*EXERCISE REQUIREMENTS*.
Copy every line of the data that includes the string "Change".

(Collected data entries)
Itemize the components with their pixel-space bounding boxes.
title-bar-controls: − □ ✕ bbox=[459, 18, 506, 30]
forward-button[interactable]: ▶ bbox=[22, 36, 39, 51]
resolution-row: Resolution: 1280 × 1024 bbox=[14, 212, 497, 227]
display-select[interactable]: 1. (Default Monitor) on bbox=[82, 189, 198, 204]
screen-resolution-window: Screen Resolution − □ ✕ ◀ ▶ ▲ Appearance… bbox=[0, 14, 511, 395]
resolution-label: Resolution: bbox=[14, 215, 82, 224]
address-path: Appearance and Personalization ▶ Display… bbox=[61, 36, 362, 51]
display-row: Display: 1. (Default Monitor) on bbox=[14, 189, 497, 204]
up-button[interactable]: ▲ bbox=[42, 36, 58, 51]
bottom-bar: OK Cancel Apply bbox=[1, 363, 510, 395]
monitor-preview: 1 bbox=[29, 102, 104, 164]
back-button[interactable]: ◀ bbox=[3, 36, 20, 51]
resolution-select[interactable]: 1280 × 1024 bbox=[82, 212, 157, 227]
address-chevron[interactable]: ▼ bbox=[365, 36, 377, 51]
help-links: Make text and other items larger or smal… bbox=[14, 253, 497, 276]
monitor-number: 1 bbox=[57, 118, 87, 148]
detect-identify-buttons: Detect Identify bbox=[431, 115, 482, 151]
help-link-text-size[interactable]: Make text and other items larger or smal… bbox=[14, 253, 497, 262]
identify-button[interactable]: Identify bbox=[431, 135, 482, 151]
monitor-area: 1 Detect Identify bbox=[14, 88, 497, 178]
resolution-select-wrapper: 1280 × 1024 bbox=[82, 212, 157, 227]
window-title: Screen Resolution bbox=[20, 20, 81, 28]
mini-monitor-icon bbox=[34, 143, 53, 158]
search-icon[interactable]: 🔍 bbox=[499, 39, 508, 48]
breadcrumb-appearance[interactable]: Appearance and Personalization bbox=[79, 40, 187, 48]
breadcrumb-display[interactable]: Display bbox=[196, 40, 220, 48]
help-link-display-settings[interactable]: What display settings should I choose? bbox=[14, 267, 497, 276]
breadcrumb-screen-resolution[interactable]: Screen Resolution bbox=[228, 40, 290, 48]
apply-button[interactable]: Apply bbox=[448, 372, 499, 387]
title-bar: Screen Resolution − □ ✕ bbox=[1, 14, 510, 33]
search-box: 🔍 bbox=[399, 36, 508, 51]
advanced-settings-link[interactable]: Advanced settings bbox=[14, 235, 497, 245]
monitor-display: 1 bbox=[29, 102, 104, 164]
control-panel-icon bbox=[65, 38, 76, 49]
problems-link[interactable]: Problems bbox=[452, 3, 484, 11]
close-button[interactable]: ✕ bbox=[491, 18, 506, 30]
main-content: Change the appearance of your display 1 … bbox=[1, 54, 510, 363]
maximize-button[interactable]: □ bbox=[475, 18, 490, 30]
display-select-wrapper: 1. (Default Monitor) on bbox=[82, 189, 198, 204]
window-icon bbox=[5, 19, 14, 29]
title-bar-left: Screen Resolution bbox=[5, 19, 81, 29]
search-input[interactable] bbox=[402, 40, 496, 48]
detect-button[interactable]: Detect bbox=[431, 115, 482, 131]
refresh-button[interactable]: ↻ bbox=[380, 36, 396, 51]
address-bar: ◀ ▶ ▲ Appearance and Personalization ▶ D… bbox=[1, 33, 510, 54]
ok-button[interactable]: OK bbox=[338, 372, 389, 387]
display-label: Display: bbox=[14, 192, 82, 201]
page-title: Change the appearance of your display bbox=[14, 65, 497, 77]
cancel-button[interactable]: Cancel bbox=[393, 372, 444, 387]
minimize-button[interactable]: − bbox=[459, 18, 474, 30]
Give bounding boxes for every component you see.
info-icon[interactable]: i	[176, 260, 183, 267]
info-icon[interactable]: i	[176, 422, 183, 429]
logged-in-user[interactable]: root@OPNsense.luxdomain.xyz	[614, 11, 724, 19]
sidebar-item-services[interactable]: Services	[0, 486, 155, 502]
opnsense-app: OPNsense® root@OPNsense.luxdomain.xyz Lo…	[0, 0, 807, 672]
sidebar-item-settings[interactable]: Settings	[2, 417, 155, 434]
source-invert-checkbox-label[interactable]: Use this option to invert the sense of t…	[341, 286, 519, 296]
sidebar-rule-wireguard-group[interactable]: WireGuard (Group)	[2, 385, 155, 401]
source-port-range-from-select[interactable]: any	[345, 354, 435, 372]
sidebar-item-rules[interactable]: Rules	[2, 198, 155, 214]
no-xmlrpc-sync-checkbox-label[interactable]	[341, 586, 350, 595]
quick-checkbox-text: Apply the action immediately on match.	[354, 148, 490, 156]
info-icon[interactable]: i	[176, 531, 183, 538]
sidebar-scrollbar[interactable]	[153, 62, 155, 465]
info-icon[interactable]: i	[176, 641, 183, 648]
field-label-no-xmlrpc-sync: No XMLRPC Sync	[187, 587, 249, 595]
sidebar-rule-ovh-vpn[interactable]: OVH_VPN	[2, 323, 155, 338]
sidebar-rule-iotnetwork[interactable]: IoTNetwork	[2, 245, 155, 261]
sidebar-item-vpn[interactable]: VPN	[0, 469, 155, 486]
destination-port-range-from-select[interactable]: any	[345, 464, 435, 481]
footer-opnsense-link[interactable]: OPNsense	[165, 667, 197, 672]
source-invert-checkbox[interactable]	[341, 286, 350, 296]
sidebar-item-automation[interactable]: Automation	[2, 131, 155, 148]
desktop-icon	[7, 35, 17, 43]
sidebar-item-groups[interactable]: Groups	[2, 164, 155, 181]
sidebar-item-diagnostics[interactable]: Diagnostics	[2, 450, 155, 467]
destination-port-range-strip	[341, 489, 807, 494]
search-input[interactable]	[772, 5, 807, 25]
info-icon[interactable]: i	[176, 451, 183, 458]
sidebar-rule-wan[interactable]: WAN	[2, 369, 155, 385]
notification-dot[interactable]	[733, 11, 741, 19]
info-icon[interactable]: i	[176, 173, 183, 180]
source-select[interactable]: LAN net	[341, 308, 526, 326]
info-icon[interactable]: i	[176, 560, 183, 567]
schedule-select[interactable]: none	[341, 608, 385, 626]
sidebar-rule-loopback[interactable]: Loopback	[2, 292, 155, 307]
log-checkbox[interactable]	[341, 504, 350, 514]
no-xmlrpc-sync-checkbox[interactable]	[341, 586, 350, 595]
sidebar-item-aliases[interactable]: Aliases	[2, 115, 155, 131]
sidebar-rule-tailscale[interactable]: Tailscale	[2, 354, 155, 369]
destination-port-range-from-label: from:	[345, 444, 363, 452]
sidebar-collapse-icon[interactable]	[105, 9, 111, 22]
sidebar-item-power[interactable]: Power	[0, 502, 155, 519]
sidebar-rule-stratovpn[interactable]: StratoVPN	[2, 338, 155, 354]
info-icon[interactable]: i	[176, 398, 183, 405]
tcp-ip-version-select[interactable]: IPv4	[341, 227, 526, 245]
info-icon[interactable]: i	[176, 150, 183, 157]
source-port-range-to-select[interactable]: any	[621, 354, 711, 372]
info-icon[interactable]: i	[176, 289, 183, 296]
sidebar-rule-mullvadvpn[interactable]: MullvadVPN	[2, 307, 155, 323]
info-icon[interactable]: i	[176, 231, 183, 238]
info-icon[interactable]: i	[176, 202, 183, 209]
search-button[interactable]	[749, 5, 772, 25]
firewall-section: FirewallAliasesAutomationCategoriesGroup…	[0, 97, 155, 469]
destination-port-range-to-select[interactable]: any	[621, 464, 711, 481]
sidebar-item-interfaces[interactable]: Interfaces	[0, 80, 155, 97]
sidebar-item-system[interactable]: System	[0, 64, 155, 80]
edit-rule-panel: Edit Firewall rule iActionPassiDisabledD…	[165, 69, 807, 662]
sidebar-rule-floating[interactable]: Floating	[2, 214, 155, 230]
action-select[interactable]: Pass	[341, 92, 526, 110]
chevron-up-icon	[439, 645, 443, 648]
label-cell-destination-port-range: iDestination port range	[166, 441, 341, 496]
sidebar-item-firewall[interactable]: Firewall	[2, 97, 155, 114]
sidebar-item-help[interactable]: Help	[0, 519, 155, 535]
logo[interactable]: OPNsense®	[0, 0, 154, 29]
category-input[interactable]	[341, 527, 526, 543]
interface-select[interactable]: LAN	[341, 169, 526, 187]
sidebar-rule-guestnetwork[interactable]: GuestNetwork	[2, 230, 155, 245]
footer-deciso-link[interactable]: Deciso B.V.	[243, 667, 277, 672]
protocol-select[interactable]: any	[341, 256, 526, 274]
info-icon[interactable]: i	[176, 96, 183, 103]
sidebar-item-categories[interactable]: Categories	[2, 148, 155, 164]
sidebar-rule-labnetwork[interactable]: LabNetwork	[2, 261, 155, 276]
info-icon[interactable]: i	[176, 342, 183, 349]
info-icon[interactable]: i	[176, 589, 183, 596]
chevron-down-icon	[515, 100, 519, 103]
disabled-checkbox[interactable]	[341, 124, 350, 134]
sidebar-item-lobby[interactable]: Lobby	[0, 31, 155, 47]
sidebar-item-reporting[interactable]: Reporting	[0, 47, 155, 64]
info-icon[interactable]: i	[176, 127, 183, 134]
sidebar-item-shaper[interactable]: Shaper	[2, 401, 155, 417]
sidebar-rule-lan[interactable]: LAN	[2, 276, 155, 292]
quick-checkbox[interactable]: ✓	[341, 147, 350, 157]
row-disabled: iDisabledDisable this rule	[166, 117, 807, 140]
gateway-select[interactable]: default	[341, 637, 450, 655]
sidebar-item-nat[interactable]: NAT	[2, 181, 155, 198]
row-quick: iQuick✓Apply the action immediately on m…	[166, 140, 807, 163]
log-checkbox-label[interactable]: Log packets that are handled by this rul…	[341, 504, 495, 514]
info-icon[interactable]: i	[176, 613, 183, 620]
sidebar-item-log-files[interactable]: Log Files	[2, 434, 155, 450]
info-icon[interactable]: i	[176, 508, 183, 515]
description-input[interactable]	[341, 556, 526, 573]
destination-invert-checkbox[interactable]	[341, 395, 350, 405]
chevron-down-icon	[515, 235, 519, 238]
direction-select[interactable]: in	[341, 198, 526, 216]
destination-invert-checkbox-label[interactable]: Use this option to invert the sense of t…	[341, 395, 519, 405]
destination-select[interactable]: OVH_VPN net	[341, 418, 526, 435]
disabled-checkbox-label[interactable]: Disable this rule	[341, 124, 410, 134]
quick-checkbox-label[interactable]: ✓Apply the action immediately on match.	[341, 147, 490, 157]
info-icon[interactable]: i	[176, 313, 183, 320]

*WRITTEN ANSWER*.
main-content: Change the appearance of your display 1 … bbox=[1, 54, 510, 363]
page-title: Change the appearance of your display bbox=[14, 65, 497, 77]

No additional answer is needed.